Logo Questions Linux Laravel Mysql Ubuntu Git Menu
 

Returning a local partially initialized struct from a function and undefined behavior

(By partially initialized I mean defined as uninitialized and one of its members is set to some valid value, but not all of them. And by local I mean defined with automatic storage duration. This question only talks about those.)

Using an automatic uninitialized variable that could be defined with register, as an rvalue is undefined behavior. Structs can be defined with register storage class specifier.

6.3.2.1

  1. If the lvalue designates an object of automatic storage duration that could have been declared with the register storage class (never had its address taken), and that object is uninitialized (not declared with an initializer and no assignment to it has been performed prior to use), the behavior is undefined.

Note that it specifically says that and no assignments to it has been performed.

Additionally we know that a struct cannot be a trap value:

6.2.6.1.

  1. The value of a structure or union object is never a trap representation, even though the value of a member of the structure or union object may be a trap representation

Thus returning an uninitialized struct is clearly undefined behavior.

Statement: Returning an uninitialized struct that had one of its members assigned with a valid value, is defined.

Example for easier comprehension:

struct test
{
    int a;
    int b;
};

struct test Get( void )
{
    struct test g;
    g.a = 123;
    return g;
}

{
    struct test t = Get();
}

I just happened to focus on returning, but I believe this should apply to a simple assignment as well, without any difference.

Is my statement correct?

like image 223
2501 Avatar asked Feb 18 '16 20:02

2501


2 Answers

Aside from the detail of returning the value from a function, this is precisely the subject of Defect Report 222, submitted in 2000 by Clive Feather, and the resolution of that DR seems to pretty clearly answer the question: returning a partially-uninitialized struct is well-defined (although the values of the uninitialized members may not be used.)

The resolution to the DR clarified that struct and union objects do not have trap representations (which was explicitly added to §6.2.6.1/6). Consequently member-by-member copying cannot be used on an architecture in which the individual members might trap. Although, presumably for parsimony, no explicit statement to this effect was added to the standard, footnote 42 (now footnote 51) which previously mentioned the possibility of member-by-member copying was replaced by a much weaker statement indicating that padding bits need not be copied.

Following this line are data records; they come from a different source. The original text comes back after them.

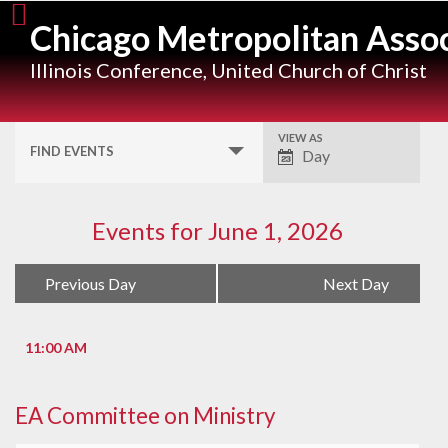
Skip
Chicago Metropolitan Assoc
to
content
Illinois Conference, United Church of Christ
VIEW AS
Event
FIND EVENTS
Day
Views
Navigation
Events for June 1, 2026
Day
«
Previous Day
Next Day
»
Navigation
11:00 AM
EA Committee on Ministry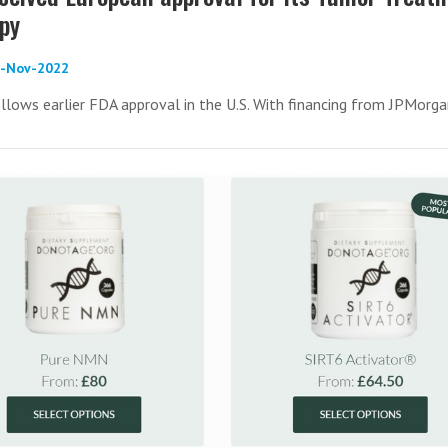
apy
1-Nov-2022
llows earlier FDA approval in the U.S. With financing from JPMorg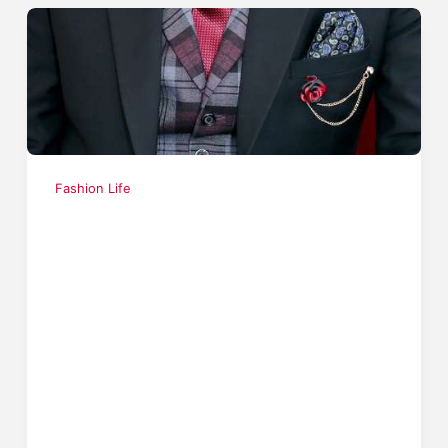
Fashion Life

The minutes of the WG14 meeting (Toronto, October 2000) are clear (emphasis added):

DR222 - Partially-initialized structures

This DR asks the question of whether or not struct assignment is well defined when the source of the assignment is a struct, some of whose members have not been given a value. There was consensus that this should be well defined because of common usage, including the standard-specified structure struct tm. There was also consensus that if assignment with some members uninitialized (and thus possibly having a trap value) was being made well defined, there was little value in requiring that at least one member had been properly given a value.
Therefore the notion that the value of a struct or union as a whole can have a trap value is being removed.

It's interesting to note that in the above minutes, the committee held that it was not even necessary that a single member of the struct had been given a value. However, that requirement was later reinstated in some cases, with the resolution to DR338 (see below).

In summary:

  • If an automatic aggregate object has been at least partially initialized or if its address has been taken (thereby rendering it not suitable for a register declaration as per §6.3.2.1/2), then lvalue-to-rvalue conversion of that object is well-defined.

  • Such an object can be assigned to another aggregate object of the same type, possibly after having been returned from a function, without invoking undefined behaviour.

  • Reading the uninitialized members in the copy is either undefined or indeterminate, depending on whether trap representations are possible. (A read through a pointer to an unsigned narrow character type cannot trap, for example.) But if you write the member before reading it, you're fine.

I don't believe there is any theoretical difference between assignment of union and struct objects. Obviously unions cannot be copied member by member (what would that even mean), and that the fact that some inactive member happens to have a trap representation is irrelevant, even if that member is not aliased by any other element. There's no obvious reason why a struct should be any different.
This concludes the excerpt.